After snapping a shot or grabbing one from your Camera Roll or an album, you get to the meat of Aviary with the edit tools (which you can access by tapping the Edit this Photo button or a photo itself). Unlike Instagram, there is more to the app than simple filters. Aviary offers photo filters under the Effects button, but that is just one of 16 editing tools you have at your disposal. And in addition to the 12 filters you get with the app, you can install 12 more for free, and there are four other packs available as in-app purchases at 99 cents per. Each includes six filters.
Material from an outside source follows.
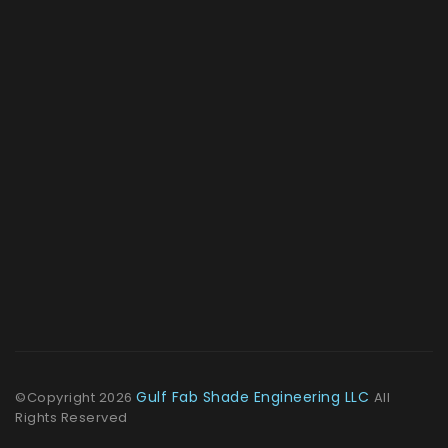
Gulf Fab Shade Engineering LLC
©Copyright
2026
All
Rights Reserved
In addition to the filters or Effects, the other editing tool that lets you drastically alter the look of your photo with the tap of a button is the Enhance tool. It provides four options -- Auto, Night, Backlit, and Balance -- to improve or change the look of your photo. You can tap each of these Enhance tools to toggle the effect of each on and off. There are also two buttons -- Orientation and Crop -- that allow you to adjust the layout. And for Aviary users coping with the loss of Instagram, perhaps you'll take solace in the fact that Aviary features a Square preset in its Crop tool.
There are other tools that provide more fine-tune control over edits: Brightness, Contrast, Saturation, and Sharpness. Then there are three tools for removing unwanted elements: Redeye, Whiten, and Blemish.
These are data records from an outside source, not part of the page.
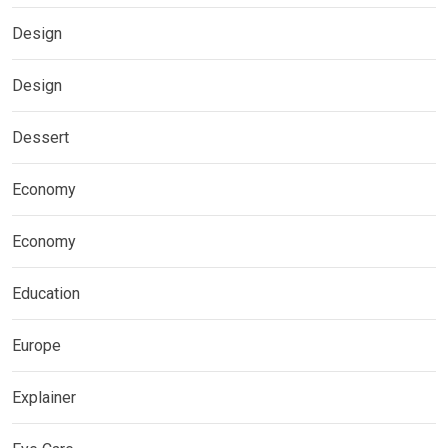
Design
Design
Dessert
Economy
Economy
Education
Europe
Explainer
Finally, there are four buttons that allow you to add a bit of whimsy to your photos: Stickers (mustaches, sunglasses, silly hats, and the like), Draw, Text, and Meme. Aviary starts you off with a handful of stickers and sells a few additional packs via in-app purchase. What I didn't find was anything akin to Instagram's tilt-shift tool.
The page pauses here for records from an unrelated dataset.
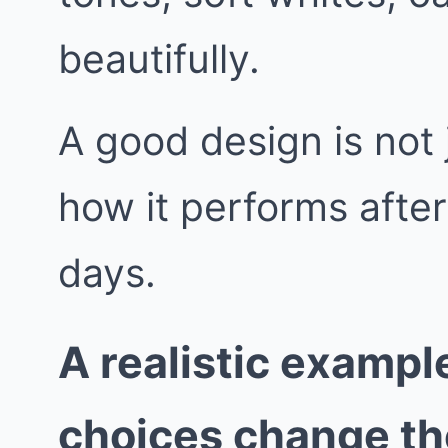
beautifully.
A good design is not j
how it performs afte
days.
A realistic exampl
choices change t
Once you are satisfied with your edits, tap Done in the upper-right corner and you'll be taken to a Sharing screen where you can add a comment to your photo and share it on Facebook, Twitter, Flickr, or Tumblr. If you hit Finish without any sharing options, your edited photo will just be saved to your Camera Roll.
In Settings you can change the order of how the edit tools are displayed, putting your favorites up front, for instance, or grouping similar tools. You can also set a Max Save Size: Normal (up to 3 megapixels), Large (up to 5 megapixels), or Maximum (up to 12 megapixels). Lastly, you can turn off sharing options, which cuts out the sharing screen so that when you hit Done after editing a photo, it gets saved to your Camera Roll and that's that.